Table S1. Summary of the programs and input parameters.
build_binaries-i / infile, containing the sequenced reads, required.
-o / outfile stub, prefixes ‘R’,’F’ (and ‘C’) will be added, optional.
-bl / create combined (C) overlap signal, if > 0 with this length. def 0
-p / outfile path, where files are to be placed, optional.
-so / store only start position of the fragment, default off.
-SAM / infile format
-GFF / infile format, additional parameters to this format below.
-d / delimiter used in the GFF-input file
-si / sequence identifier column in the GFF-input file, default 1
-fs / fragment start column in the GFF-input file, default 2
-fe / fragment end column in the GFF-input file, default 3
-sc / fragment strand column in the GFF-input file, default 4
-vc / fragment value column in the GFF-input file, if > 0 use this (integer) value instead of 1 as count of the fragment.
-BED / infile format, outfiles will be 1-based, additional parameters to this format below.

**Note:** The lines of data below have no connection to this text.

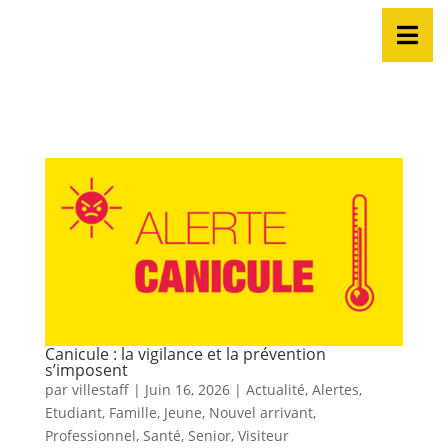
Canicule : la vigilance et la prévention
s’imposent
par
villestaff
|
Juin 16, 2026
|
Actualité
,
Alertes
,
Etudiant
,
Famille
,
Jeune
,
Nouvel arrivant
,
Professionnel
,
Santé
,
Senior
,
Visiteur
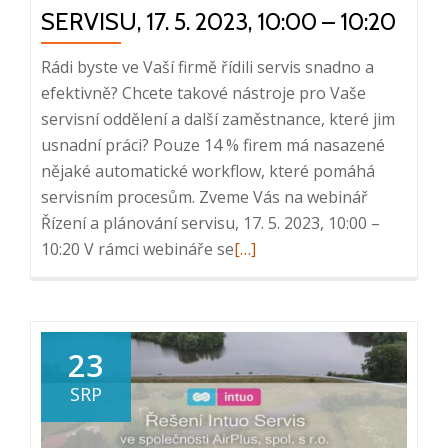
2023,
SERVISU, 17. 5. 2023, 10:00 – 10:20
8:25
–
Rádi byste ve Vaší firmě řídili servis snadno a
9:30
efektivně? Chcete takové nástroje pro Vaše
servisní oddělení a další zaměstnance, které jim
usnadní práci? Pouze 14 % firem má nasazené
nějaké automatické workflow, které pomáhá
servisním procesům. Zveme Vás na webinář
Řízení a plánování servisu, 17. 5. 2023, 10:00 –
Read
10:20 V rámci webináře se
[…]
more
about
Webinář:
Řízení
23
a
SRP
plánování
servisu,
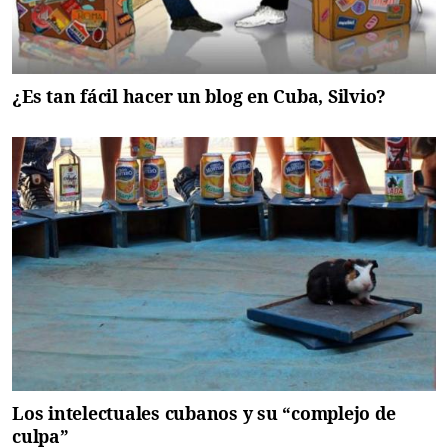
¿Es tan fácil hacer un blog en Cuba, Silvio?
Los intelectuales cubanos y su “complejo de
culpa”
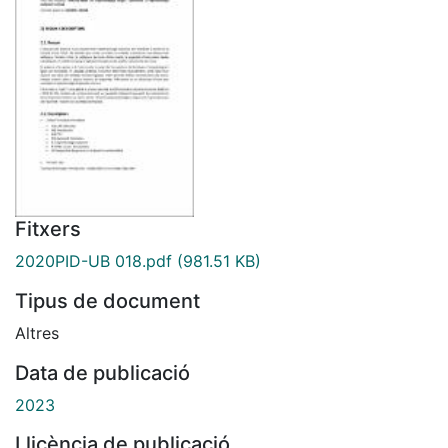
Fitxers
2020PID-UB 018.pdf
(981.51 KB)
Tipus de document
Altres
Data de publicació
2023
Llicència de publicació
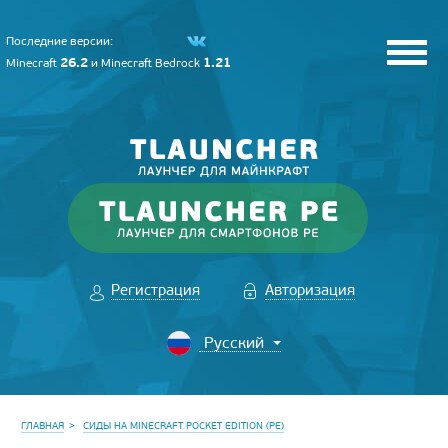
Последние версии:
26.2
1.21
Minecraft
и
Minecraft Bedrock
Регистрация
Авторизация
ГЛАВНАЯ
СИДЫ НА MINECRAFT POCKET EDITION (PE)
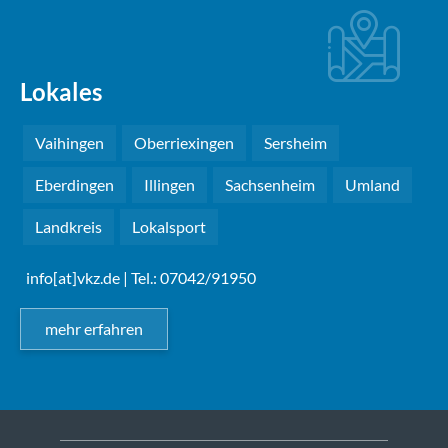
Lokales
Vaihingen
Oberriexingen
Sersheim
Eberdingen
Illingen
Sachsenheim
Umland
Landkreis
Lokalsport
info[at]vkz.de
| Tel.: 07042/91950
mehr erfahren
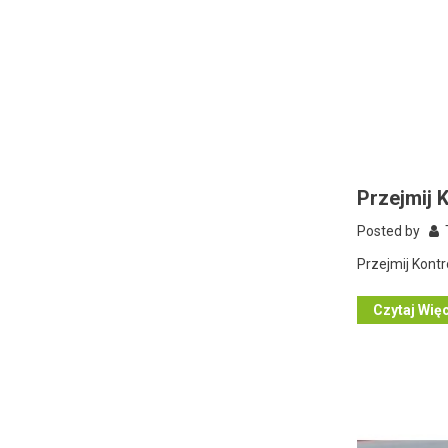
Przejmij 
Posted by
T
Przejmij Kont
Czytaj Wię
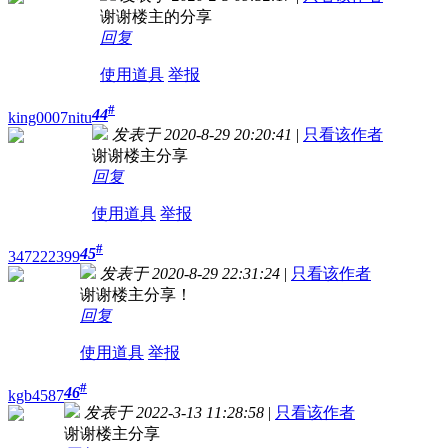
谢谢楼主的分享
回复
使用道具
举报
#
44
king0007nitu
发表于 2020-8-29 20:20:41
|
只看该作者
谢谢楼主分享
回复
使用道具
举报
#
45
347222399
发表于 2020-8-29 22:31:24
|
只看该作者
谢谢楼主分享！
回复
使用道具
举报
#
46
kgb4587
发表于 2022-3-13 11:28:58
|
只看该作者
谢谢楼主分享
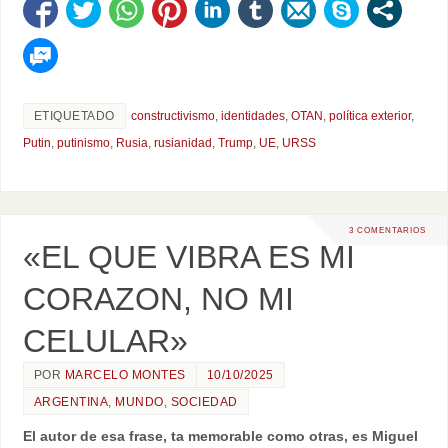
ETIQUETADO
constructivismo
,
identidades
,
OTAN
,
política exterior
,
Putin
,
putinismo
,
Rusia
,
rusianidad
,
Trump
,
UE
,
URSS
3 COMENTARIOS
«EL QUE VIBRA ES MI
CORAZON, NO MI
CELULAR»
POR
MARCELO MONTES
10/10/2025
ARGENTINA
,
MUNDO
,
SOCIEDAD
El autor de esa frase, ta memorable como otras, es Miguel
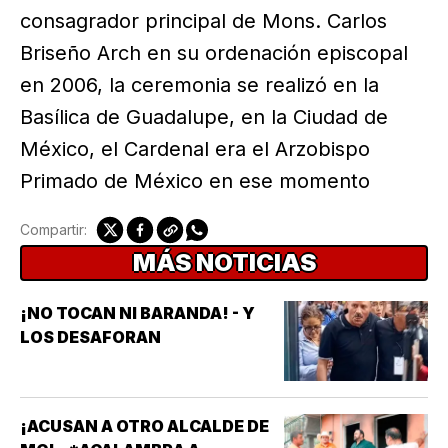
consagrador principal de Mons. Carlos
Briseño Arch en su ordenación episcopal
en 2006, la ceremonia se realizó en la
Basílica de Guadalupe, en la Ciudad de
México, el Cardenal era el Arzobispo
Primado de México en ese momento
Compartir:
MÁS NOTICIAS
¡NO TOCAN NI BARANDA! - Y
LOS DESAFORAN
¡ACUSAN A OTRO ALCALDE DE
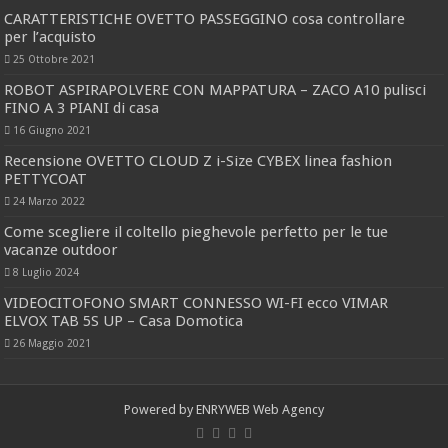
CARATTERISTICHE OVETTO PASSEGGINO cosa controllare
per l’acquisto
25 Ottobre 2021
ROBOT ASPIRAPOLVERE CON MAPPATURA – ZACO A10 pulisci
FINO A 3 PIANI di casa
16 Giugno 2021
Recensione OVETTO CLOUD Z i-Size CYBEX linea fashion
PETTYCOAT
24 Marzo 2022
Come scegliere il coltello pieghevole perfetto per le tue
vacanze outdoor
8 Luglio 2024
VIDEOCITOFONO SMART CONNESSO WI-FI ecco VIMAR
ELVOX TAB 5S UP – Casa Domotica
26 Maggio 2021
Powered by
ENRYWEB Web Agency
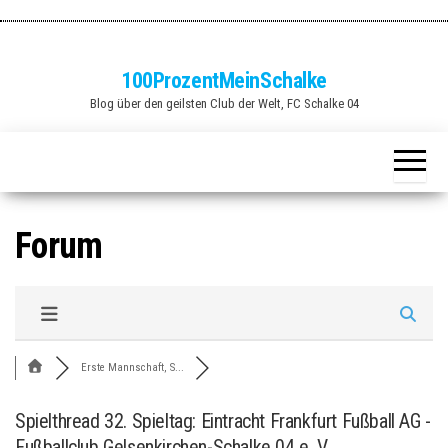
Zum
Inhalt
springen
100ProzentMeinSchalke
Blog über den geilsten Club der Welt, FC Schalke 04
Forum
Erste Mannschaft, S...
Spielthread 32. Spieltag: Eintracht Frankfurt Fußball AG -
Fußballclub Gelsenkirchen-Schalke 04 e. V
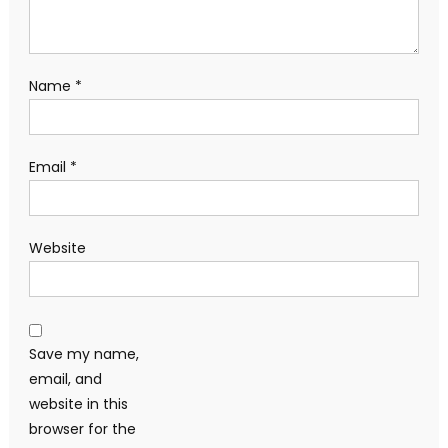
Name
*
Email
*
Website
Save my name,
email, and
website in this
browser for the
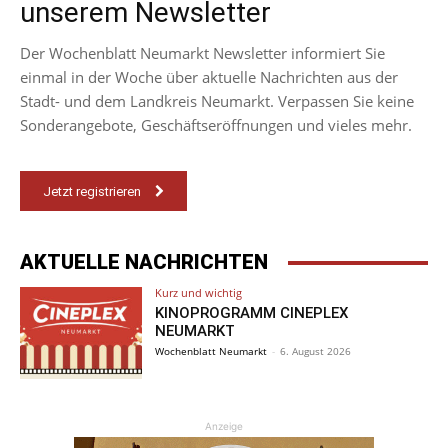
unserem Newsletter
Der Wochenblatt Neumarkt Newsletter informiert Sie
einmal in der Woche über aktuelle Nachrichten aus der
Stadt- und dem Landkreis Neumarkt. Verpassen Sie keine
Sonderangebote, Geschäftseröffnungen und vieles mehr.
Jetzt registrieren
AKTUELLE NACHRICHTEN
Kurz und wichtig
KINOPROGRAMM CINEPLEX
NEUMARKT
Wochenblatt Neumarkt
-
6. August 2026
Anzeige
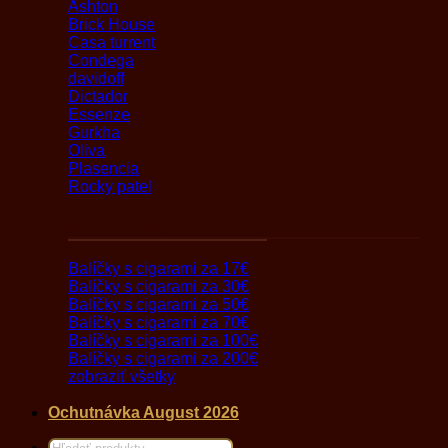
Ashton
Brick House
Casa turrent
Condega
davidoff
Dictador
Essenze
Gurkha
Oliva
Plasencia
Rocky patel
Darčekové balíčky s cigarami
Balíčky s cigarami za 17€
Balíčky s cigarami za 30€
Balíčky s cigarami za 50€
Balíčky s cigarami za 70€
Balíčky s cigarami za 100€
Balíčky s cigarami za 200€
zobraziť všetky
Ochutnávka August 2026
Products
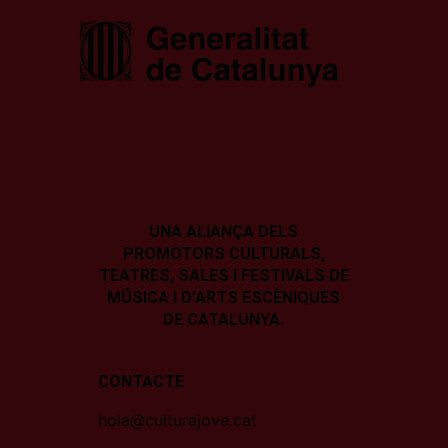
UNA ALIANÇA DELS
PROMOTORS CULTURALS,
TEATRES, SALES I
FESTIVALS DE
MÚSICA I D’ARTS ESCÈNIQUES
DE CATALUNYA.
CONTACTE
hola@culturajove.cat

-si / sequence identifier column in the GFF-input file, default 1
-fs / fragment start column in the GFF-input file, default 2
-fe / fragment end column in the GFF-input file, default 3
-sc / fragment strand column in the GFF-input file, default 6
-WIG / infile format, outfiles will be 1-based, additional parameters to this format below.
-scale / scores in the WIG-input file will be multiplied with this value, useful if the scores are real-values and storage format is whole-number.
access_signal
-i / infile, single “.bin” file, required.
-o / outfile, required.
-q / query file, should contain start and stop, tab delimited.
-from / if single query, from this bp
-to / if signle query, to (including) this bp
-e / errorfile, defaults to 'err.txt', contains failed queries
-errSymb / errorsymbol, disables headers in the 'outfile' and 'errorfile' completely. Writes the symbol instead in 'outfile'
-avg / toggle average (mean) signal in each query only (def. no)
make_footprint
-ip / infile path, correspond to ’-p’ for build_binaries
-is / infile stub, correspond to ’-o’ for build_binaries
-os / outfile stub, ‘F_’,’R_’ and (‘C_’) prefixes will be added.
-c / toggle combined (‘C_’), default off.
-q / query file, contains TSS position and strand (-/+), tab delimited, required.
-e / errorfile, defaults to 'err.txt', contains failed queries
-d / offset, how long distance +/- the TSS positions to consider default:5000
-p / toggle progress meter. default off
-s / score cutoff, at least one bp in the interrogated region must have at least this score to be included. default 0
-m / move offset, move (downstream) all the queries this many bp, default 0
Figure S1: MNase sequence specificity bias on internal exons.
The high sequence specificity (top row) of the MNase cut on the donor site just upstream of the human internal exons does not account for the nucleosome signal peak over the internal exons (bottom row). The high peak seen in the top left panel was artificially replaced by the mean in the region, excluding the value of the peak (bottom left).